Ministro afirmou tratar-se de um "estremecimento", não rompimento
Thamirys Andrade - 26/11/2025 17h02 | atualizado em 26/11/2025 18h34

O ministro da Fazenda, Fernando Haddad, minimizou o atrito entre o Palácio do Planalto e a cúpula do Congresso, classificando a crise como um “estremecimento momentâneo”. Em entrevista ao Estúdio i, da GloboNews, nesta quarta-feira (26), ele expressou confiança de que o mal-estar se dissipará.
– Essas coisas acontecem. Se você recuperar o passado recente, desde o começo do governo, às vezes dá um estremecimento momentâneo em virtude de alguma disputa, alguma expectativa frustrada. O que é natural. Mas eu tenho confiança de que isso passa – declarou em tom otimista.
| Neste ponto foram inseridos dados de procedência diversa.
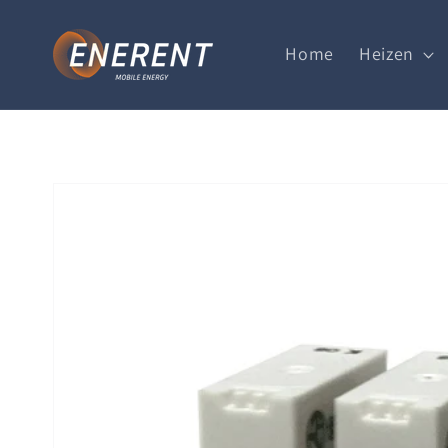
Direkt
zum
Inhalt
Home
Heizen
Zu
Produktinformationen
springen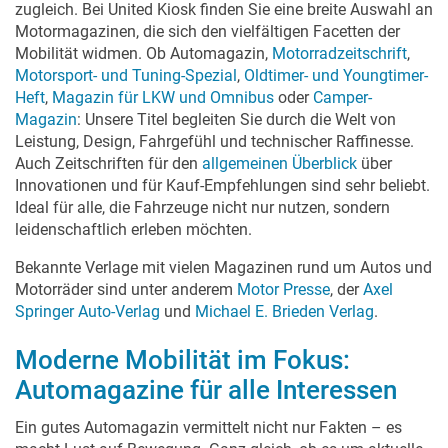
zugleich. Bei United Kiosk finden Sie eine breite Auswahl an
Motormagazinen, die sich den vielfältigen Facetten der
Mobilität widmen. Ob Automagazin,
Motorradzeitschrift
,
Motorsport- und Tuning-Spezial
,
Oldtimer- und Youngtimer-
Heft
,
Magazin für LKW und Omnibus
oder
Camper-
Magazin
: Unsere Titel begleiten Sie durch die Welt von
Leistung, Design, Fahrgefühl und technischer Raffinesse.
Auch Zeitschriften für den
allgemeinen Überblick
über
Innovationen und für Kauf-Empfehlungen sind sehr beliebt.
Ideal für alle, die Fahrzeuge nicht nur nutzen, sondern
leidenschaftlich erleben möchten.
Bekannte Verlage mit vielen Magazinen rund um Autos und
Motorräder sind unter anderem
Motor Presse
, der
Axel
Springer Auto-Verlag
und
Michael E. Brieden Verlag
.
Moderne Mobilität im Fokus:
Automagazine für alle Interessen
Ein gutes Automagazin vermittelt nicht nur Fakten – es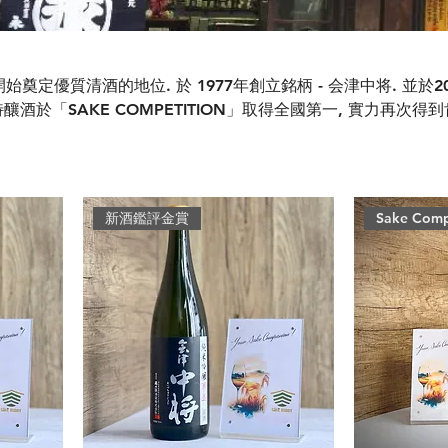
り
奠定優質清酒的地位. 於 1977年創立銘柄 - 会津中将. 並於20
於「SAKE COMPETITION」取得全國第一, 實力再次得到
新酒鑑評金賞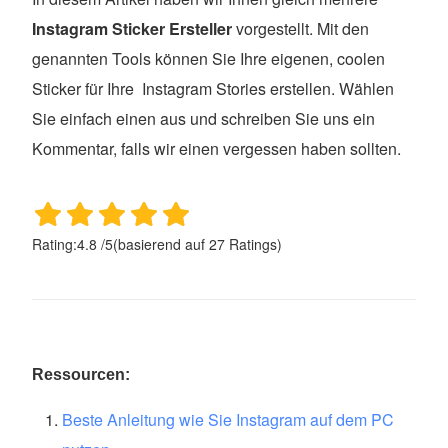
Instagram Sticker Ersteller
vorgestellt. Mit den
genannten Tools können Sie Ihre eigenen, coolen
Sticker für Ihre Instagram Stories erstellen. Wählen
Sie einfach einen aus und schreiben Sie uns ein
Kommentar, falls wir einen vergessen haben sollten.
Rating:
4.8
/
5
(basierend auf
27
Ratings)
Ressourcen:
Beste Anleitung wie Sie Instagram auf dem PC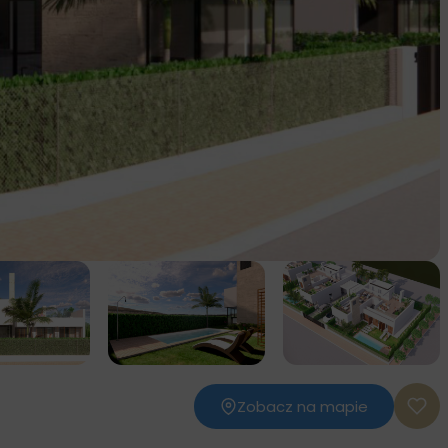
Zobacz na mapie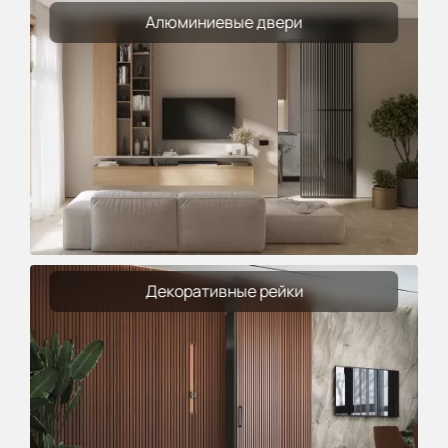
Алюминиевые двери
Декоративные рейки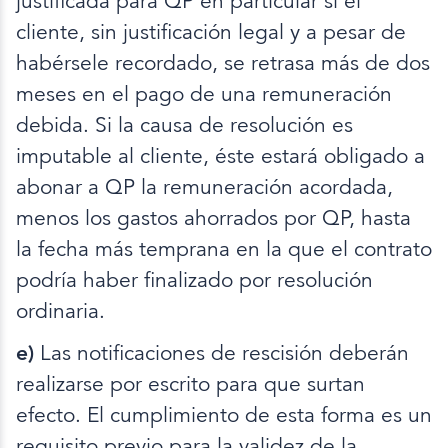
justificada para QP en particular si el
cliente, sin justificación legal y a pesar de
habérsele recordado, se retrasa más de dos
meses en el pago de una remuneración
debida. Si la causa de resolución es
imputable al cliente, éste estará obligado a
abonar a QP la remuneración acordada,
menos los gastos ahorrados por QP, hasta
la fecha más temprana en la que el contrato
podría haber finalizado por resolución
ordinaria.
e)
Las notificaciones de rescisión deberán
realizarse por escrito para que surtan
efecto. El cumplimiento de esta forma es un
requisito previo para la validez de la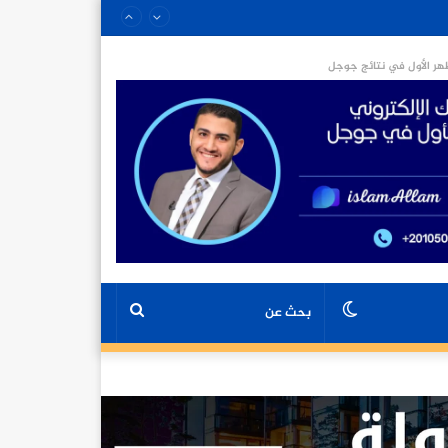
ر الأول في نتائج جوجل
الوضع
بحث
المظلم
عن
Como mostrou o Pleno.News, os presidentes da Câmara, Hugo Motta (Republicanos-PB), e do Senado, Davi Alcolumbre (União Brasil-AP), decidiram não comparecer à cerimônia de sanção da ampliação da isenção do Imposto de Renda, realizada no Palácio do Planalto, nesta quarta.
A ausência ocorre em um contexto de rusgas do governo Lula (PT) com ambos os líderes legislativos. Hugo Motta rompeu a relação institucional com o líder do Partido dos Trabalhadores (PT) na Câmara, deputado Lindbergh Farias (PT-RJ), após discordâncias sobre a escolha do deputado Guilherme Derrite (PP-SP) para conduzir o texto e as negociações do PL Antifacções.
Já Alcolumbre expressou revolta após o presidente Luiz Inácio Lula da Silva (PT) oficializar sua indicação do advogado-geral da União, Jorge Messias, ao Supremo Tribunal Federal (STF), sem comunicá-lo. O presidente do Senado defendia que seu aliado, o senador Rodrigo Pacheco (PSD-MG) fosse o escolhido.
– Vou mostrar ao governo o que é não ter o presidente do Senado como aliado – afirmou Alcolumbre, a portas fechadas, prometendo ser um “novo Davi” para o Planalto daqui para frente.
Haddad, por sua vez, afirmou que a indicação de Messias está em “conformidade com a legislação atual” e disse acreditar que o Congresso aprovará as medidas econômicas que o governo precisa.
– É natural que um presidente da República indique a pessoa que vai ser sabatinada (…) é um candidato natural pelo domínio que tem dos assuntos de Estado, o Messias tem sido extremamente diligente com as questões relativas ao Estado brasileiro em relação às questões fiscais, mantém com os 11 ministros do Supremo uma relação excepcional – argumentou.